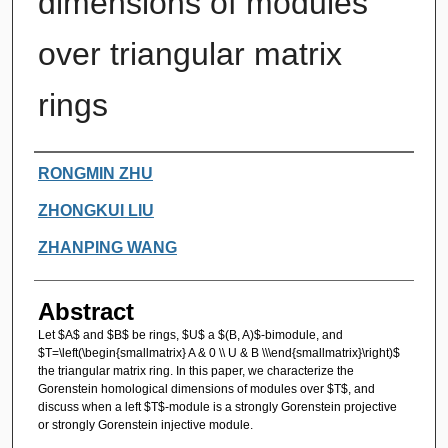
dimensions of modules
over triangular matrix
rings
Authors
RONGMIN ZHU
ZHONGKUI LIU
ZHANPING WANG
Abstract
Let $A$ and $B$ be rings, $U$ a $(B, A)$-bimodule, and
$T=\left(\begin{smallmatrix} A & 0 \\ U & B \\\end{smallmatrix}\right)$
the triangular matrix ring. In this paper, we characterize the
Gorenstein homological dimensions of modules over $T$, and
discuss when a left $T$-module is a strongly Gorenstein projective
or strongly Gorenstein injective module.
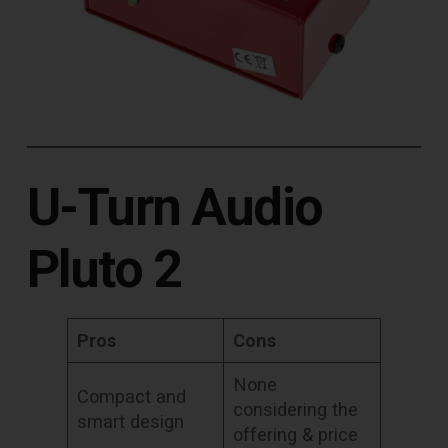
U-Turn Audio
Pluto 2
Pros
Cons
None
Compact and
considering the
smart design
offering & price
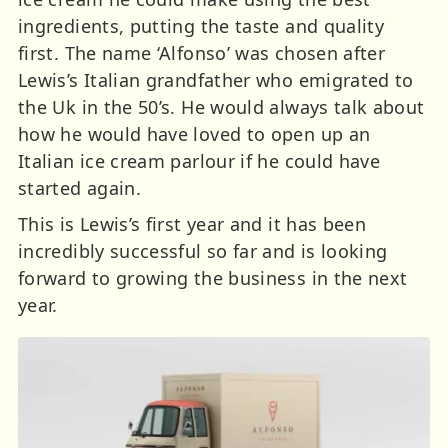
ingredients, putting the taste and quality
first. The name ‘Alfonso’ was chosen after
Lewis’s Italian grandfather who emigrated to
the Uk in the 50’s. He would always talk about
how he would have loved to open up an
Italian ice cream parlour if he could have
started again.
This is Lewis’s first year and it has been
incredibly successful so far and is looking
forward to growing the business in the next
year.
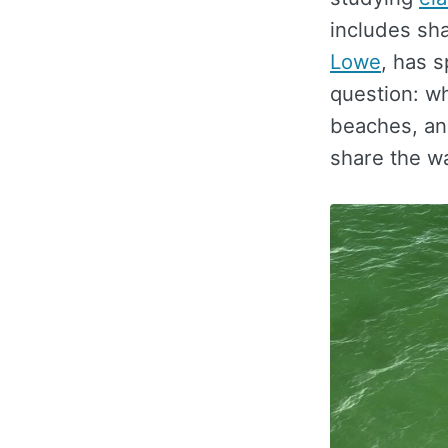
includes sha
Lowe
, has 
question: wh
beaches, an
share the w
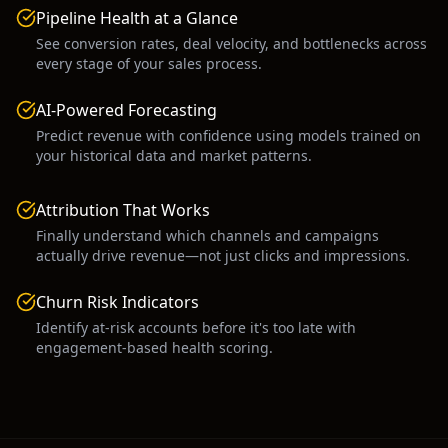
Pipeline Health at a Glance
See conversion rates, deal velocity, and bottlenecks across
every stage of your sales process.
AI-Powered Forecasting
Predict revenue with confidence using models trained on
your historical data and market patterns.
Attribution That Works
Finally understand which channels and campaigns
actually drive revenue—not just clicks and impressions.
Churn Risk Indicators
Identify at-risk accounts before it's too late with
engagement-based health scoring.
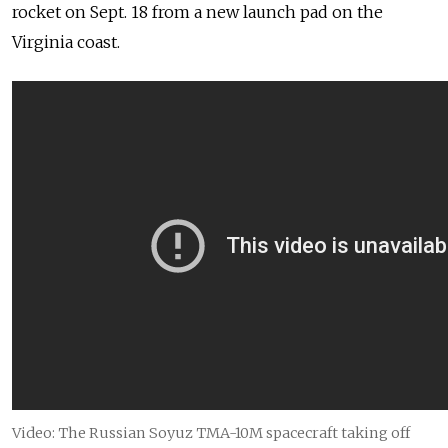
rocket on Sept. 18 from a new launch pad on the
Virginia coast.
Video: The Russian Soyuz TMA-10M spacecraft taking off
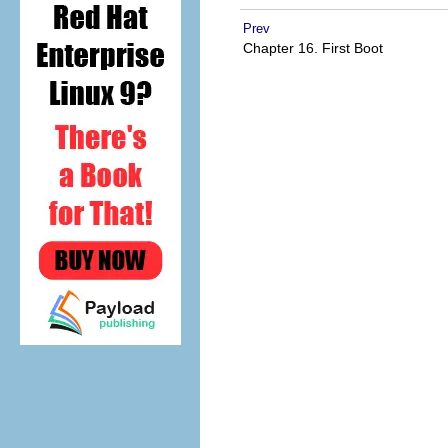
Prev
Chapter 16. First Boot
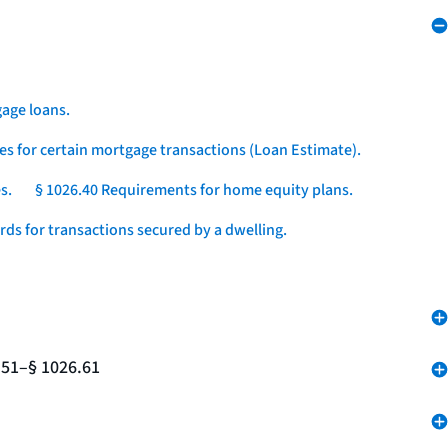
age loans.
es for certain mortgage transactions (Loan Estimate).
s.
§ 1026.40 Requirements for home equity plans.
ds for transactions secured by a dwelling.
.51–§ 1026.61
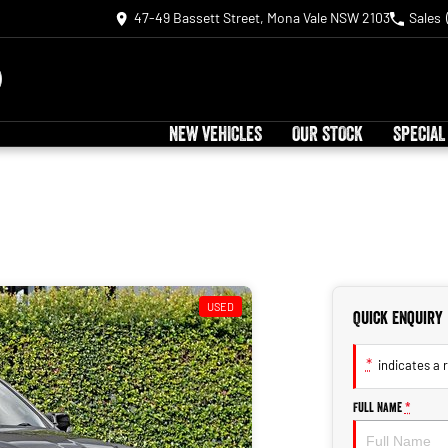
47-49 Bassett Street, Mona Vale NSW 2103
Sales
NEW VEHICLES
OUR STOCK
SPECIAL
USED
Quick Enquiry
*
indicates a r
Full Name
*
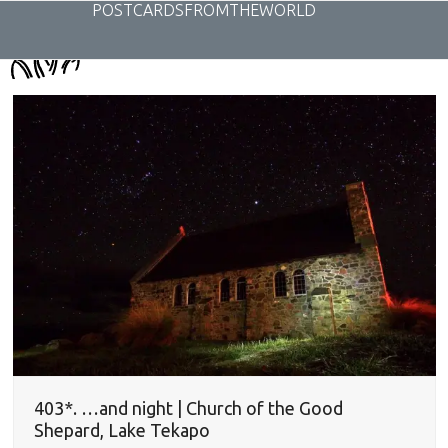
Skip
POSTCARDSFROMTHEWORLD
to
content
403*. …and night | Church of the Good
Shepard, Lake Tekapo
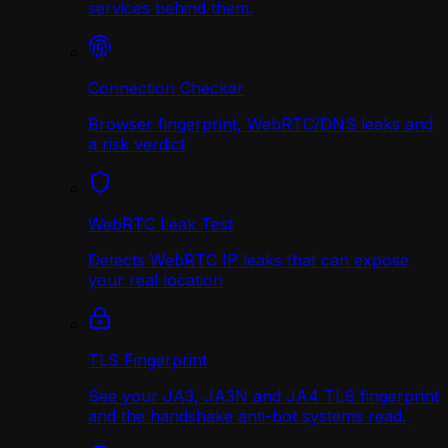
services behind them.
Connection Checker
Browser fingerprint, WebRTC/DNS leaks and
a risk verdict
WebRTC Leak Test
Detects WebRTC IP leaks that can expose
your real location
TLS Fingerprint
See your JA3, JA3N and JA4 TLS fingerprint
and the handshake anti-bot systems read.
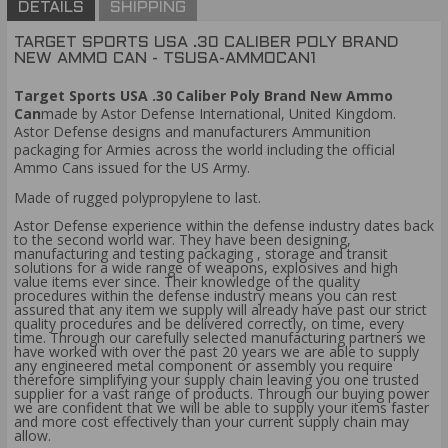
DETAILS
SHIPPING
TARGET SPORTS USA .30 CALIBER POLY BRAND
NEW AMMO CAN - TSUSA-AMMOCAN1
Target Sports USA .30 Caliber Poly Brand New Ammo
Can
made by Astor Defense International, United Kingdom.
Astor Defense designs and manufacturers Ammunition
packaging for Armies across the world including the official
Ammo Cans issued for the US Army.
Made of rugged polypropylene to last.
Astor Defense experience within the defense industry dates back
to the second world war. They have been designing,
manufacturing and testing packaging , storage and transit
solutions for a wide range of weapons, explosives and high
value items ever since. Their knowledge of the quality
procedures within the defense industry means you can rest
assured that any item we supply will already have past our strict
quality procedures and be delivered correctly, on time, every
time. Through our carefully selected manufacturing partners we
have worked with over the past 20 years we are able to supply
any engineered metal component or assembly you require
therefore simplifying your supply chain leaving you one trusted
supplier for a vast range of products. Through our buying power
we are confident that we will be able to supply your items faster
and more cost effectively than your current supply chain may
allow.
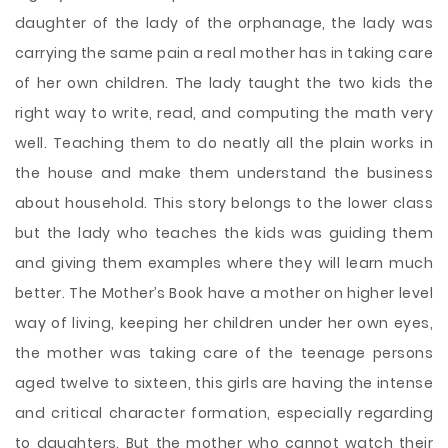
daughter of the lady of the orphanage, the lady was
carrying the same pain a real mother has in taking care
of her own children. The lady taught the two kids the
right way to write, read, and computing the math very
well. Teaching them to do neatly all the plain works in
the house and make them understand the business
about household. This story belongs to the lower class
but the lady who teaches the kids was guiding them
and giving them examples where they will learn much
better. The Mother’s Book have a mother on higher level
way of living, keeping her children under her own eyes,
the mother was taking care of the teenage persons
aged twelve to sixteen, this girls are having the intense
and critical character formation, especially regarding
to daughters. But the mother who cannot watch their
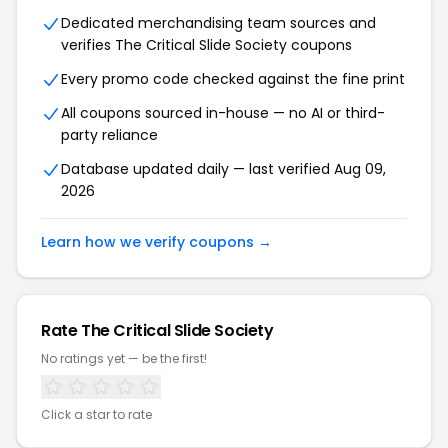
Dedicated merchandising team sources and
verifies The Critical Slide Society coupons
Every promo code checked against the fine print
All coupons sourced in-house — no AI or third-
party reliance
Database updated daily — last verified Aug 09,
2026
Learn how we verify coupons →
Rate The Critical Slide Society
No ratings yet — be the first!
Click a star to rate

=======

→ **Aim of the task**
Everything above from the line containing "quality procedures and" down to the line containing "the house and" is to be duplicated exactly, both lines included, and the pictures are to be omitted.

→ **Solution to this exercise**
quality procedures and be delivered correctly, on time, every
time. Through our carefully selected manufacturing partners we
have worked with over the past 20 years we are able to supply
any engineered metal component or assembly you require
therefore simplifying your supply chain leaving you one trusted
supplier for a vast range of products. Through our buying power
we are confident that we will be able to supply your items faster
and more cost effectively than your current supply chain may
allow.
daughter of the lady of the orphanage, the lady was
carrying the same pain a real mother has in taking care
of her own children. The lady taught the two kids the
right way to write, read, and computing the math very
well. Teaching them to do neatly all the plain works in
the house and make them understand the business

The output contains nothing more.